What are the problems with MSR/LFTR technology? This turns out to be a hard question to answer. Since there are a large number of LFTR design options, however, it is difficult to identify a set of problems that shared all of the options. Rather we should talk about elective choices, and the problems that a MSR/LFTR designer would face if a certain option were chosen.

Protactinium would seemingly pose a problem for thorium breeding. The Protactinium nucleus is a very big target for neutrons in a LFTR core. Kirk Sorensen discussed the problems posed by Pa-233 and U-233 in MSR blanket salts:
From these cross-sections, you can see that thorium-232 has a moderate cross-section for absorption, but there’s so much of it in the blanket that it does almost all the neutron-absorbing (as we would want).

After absorbing a neutron, the Th-232 becomes Th-233, which has a monster absorption cross-section (almost 200x that of Th-232) but its half-life is so short (22 min) that it isn’t around very long to absorb a neutron.

Once it turns into Pa-233, the absorption cross-section is still over 5 times greater than the Th-232. That is one of the basic reasons why it’s so important to isolate the Pa-233 from the blanket–in order to prevent another neutron absorption. This is a key step that you just can’t do in a solid-core reactor that’s trying to “burn” thorium (and achieve a conversion ratio of > 1.0).

Finally, the Pa-233 decays to U-233 in 27 days. The U-233 has a huge cross-section, mostly for fission (531 barns) but with a lot of absorption (45 barns). Thus, uranium-233 left in the blanket will really want to gobble up blanket neutrons and cause fission. That leads to even more trouble, because that will deposit fission products in the blanket, complicating reprocessing and making the blanket “hot” with radiation from fission products.

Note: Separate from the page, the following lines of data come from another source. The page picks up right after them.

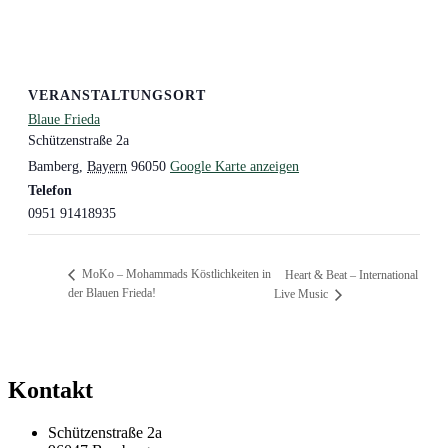
VERANSTALTUNGSORT
Blaue Frieda
Schützenstraße 2a
Bamberg
,
Bayern
96050
Google Karte anzeigen
Telefon
0951 91418935
MoKo – Mohammads Köstlichkeiten in
Heart & Beat – International
der Blauen Frieda!
Live Music
Kontakt
Schützenstraße 2a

All of these factors argue for getting protactinium of out the blanket and letting it decay to U-233 outside of the neutron flux. The U-233 can then be removed by fluorination to UF6 and adding it back to the core salt by reduction to UF4. Continuous refueling of the core means that excess reactivity in the core can be held to almost nothing, an extremely important consideration for safe operation that is very difficult to achieve in a solid-core reactor.
This problem would seem to be compounded in a single fluid LFTR, in which thorium breeding takes place in the same fluid that carries the fissionable nuclear fuel. protactinium is not easy to remove from molten salts. It turns out that it is a lot easier to wait until the Pa-233 is transformed by a gamma particle emission into U-233. There is, however, a proliferation related disadvantage to Protactinium separation in addition to the problem posed by the need to separate Protactinium out of its carrier salts. Dr Buzzo points out,
U-233 is perfectly suitable for use in a nuclear weapon, at least in theory. The thing which makes it difficult is that there would be some U-232 as well. This does not preclude the use in a weapon, but the short halflife of U-232 makes it much more radioactive and therefore difficult to handle. . . . .

it's really the U-232 which is going to make the uranium recovered less suited for weapons use.

However looking at the aspects of protactinium separation, I'm wondering if this could be a hole in the process which would allow for much lower U-232. U-232 is the daughter product of Pa-232 just as U-233 is the daugher of Pa-233. Pa-233 has a half-life of 26.9 days but Pa-232 is only 1.3 days.

This seems as if it could cause a problem. Basically if you separate the protactinium and let it decay for about eleven days, for example, you've gone through eight half-lives of Pa-232 but less one half of a halflife cycle of Pa-233. Thus you still retain about three quarters of the Pa-233 you started out with but the Pa-232 has been diminished to less than half a percent of what you started with. You could do it for even longer before you start to loose a lot of the Pa-233.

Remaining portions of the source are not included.